* **What you will do**
Look for the line containing "népünk számára és" and the line containing "Lugstyle butterfly valve type 578 PVC-C s" in the entries below. Copy those two and all lines between them exactly, leaving out pictures.

* **Task data**
........

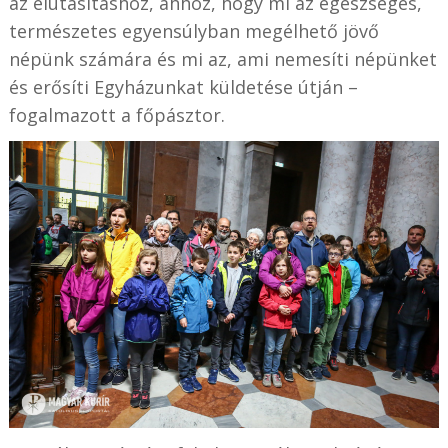
az elutasításhoz, ahhoz, hogy mi az egészséges,
természetes egyensúlyban megélhető jövő
népünk számára és mi az, ami nemesíti népünket
és erősíti Egyházunkat küldetése útján –
fogalmazott a főpásztor.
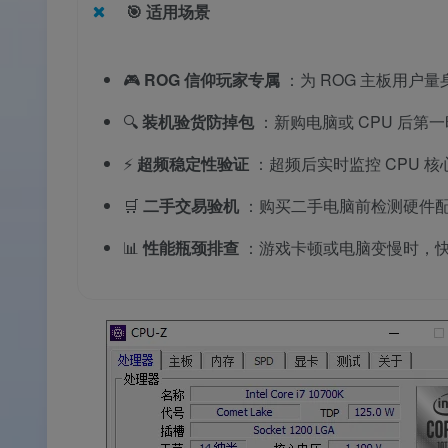
🎯
适用场景
🎮
ROG 信仰玩家专属
：为 ROG 主板用户
🔍
装机验货防掉包
：新购电脑或 CPU 后
⚡
超频稳定性验证
：超频后实时监控 CPU 
🛒
二手交易验机
：购买二手电脑前检测硬件
📊
性能瓶颈排查
：游戏卡顿或电脑变慢时，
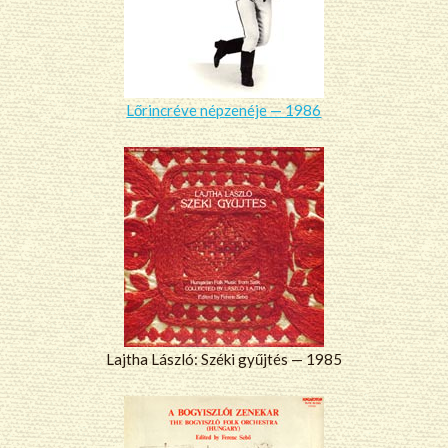
Lőrincréve népzenéje — 1986
Lajtha László: Széki gyűjtés — 1985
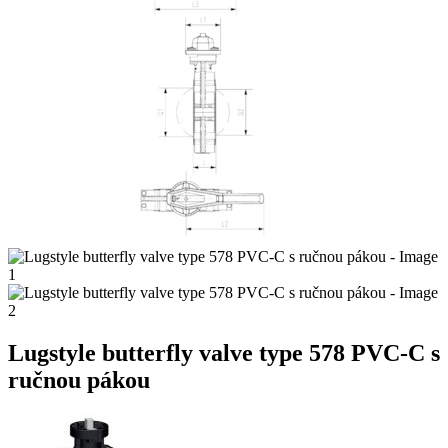
Lugstyle butterfly valve type 578 PVC-C s
ručnou pákou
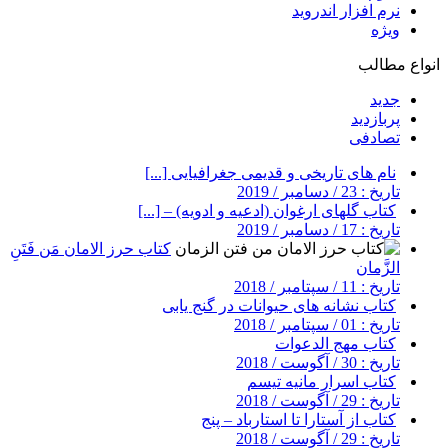
نرم افزار اندروید
ویژه
انواع مطالب
جدید
پربازدید
تصادفی
نام های تاریخی و قدیمی جغرافیایی [...]
تاریخ : 23 / دسامبر / 2019
کتاب گلهای ارغوان (ادعیه و ادویه) – [...]
تاریخ : 17 / دسامبر / 2019
کتاب حرز الامان مَن فَتَنِ
الزَّمان
تاریخ : 11 / سپتامبر / 2018
کتاب نشانه های حیوانات در گنج یابی
تاریخ : 01 / سپتامبر / 2018
کتاب مهج الدعوات
تاریخ : 30 / آگوست / 2018
کتاب اسرار مانیه تیسم
تاریخ : 29 / آگوست / 2018
کتاب از آستارا تا استارباد – پنج
تاریخ : 29 / آگوست / 2018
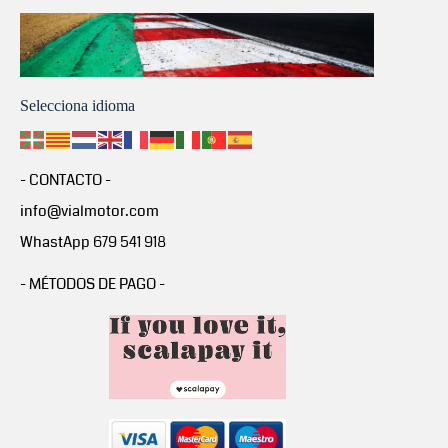
Selecciona idioma
- CONTACTO -
info@vialmotor.com
WhastApp 679 541 918
- MÉTODOS DE PAGO -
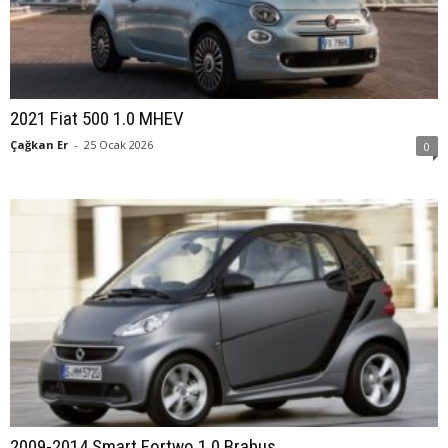
2021 Fiat 500 1.0 MHEV
Çağkan Er
-
25 Ocak 2026
0
2009-2014 Smart Fortwo 1.0 Brabus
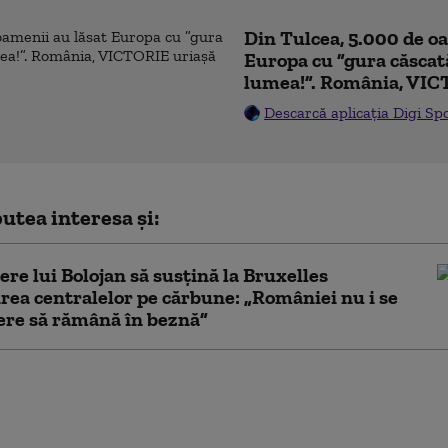
Din Tulcea, 5.000 de o
Europa cu ”gura căscat
lumea!”. România, VIC
Descarcă aplicația Digi Sp
utea interesa și:
cere lui Bolojan să susțină la Bruxelles
rea centralelor pe cărbune: „României nu i se
ere să rămână în beznă”
eacție a PSD după ce
 a acuzat modificări cu
olitică la Legea ANI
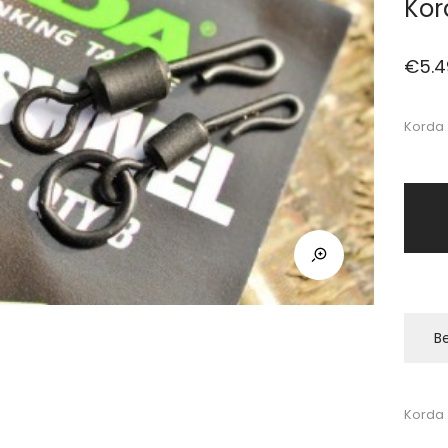
Kor
€
5.4
Korda 
Be
Korda 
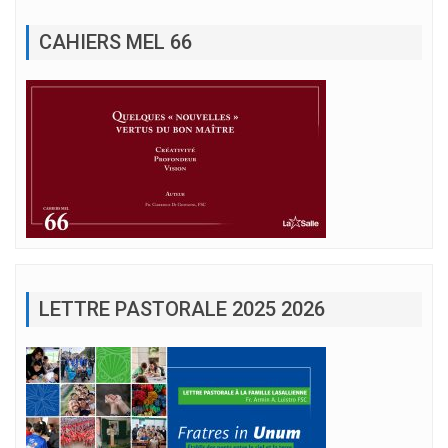
CAHIERS MEL 66
LETTRE PASTORALE 2025 2026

........

* **Task output**
népünk számára és mi az, ami nemesíti népünket
és erősíti Egyházunkat küldetése útján –
fogalmazott a főpásztor.
🎯
适用场景
🎮
ROG 信仰玩家专属
：为 ROG 主板用户
🔍
装机验货防掉包
：新购电脑或 CPU 后
⚡
超频稳定性验证
：超频后实时监控 CPU 
🛒
二手交易验机
：购买二手电脑前检测硬件
📊
性能瓶颈排查
：游戏卡顿或电脑变慢时，
Lőrincréve népzenéje — 1986
Lajtha László: Széki gyűjtés — 1985
Lugstyle butterfly valve type 578 PVC-C s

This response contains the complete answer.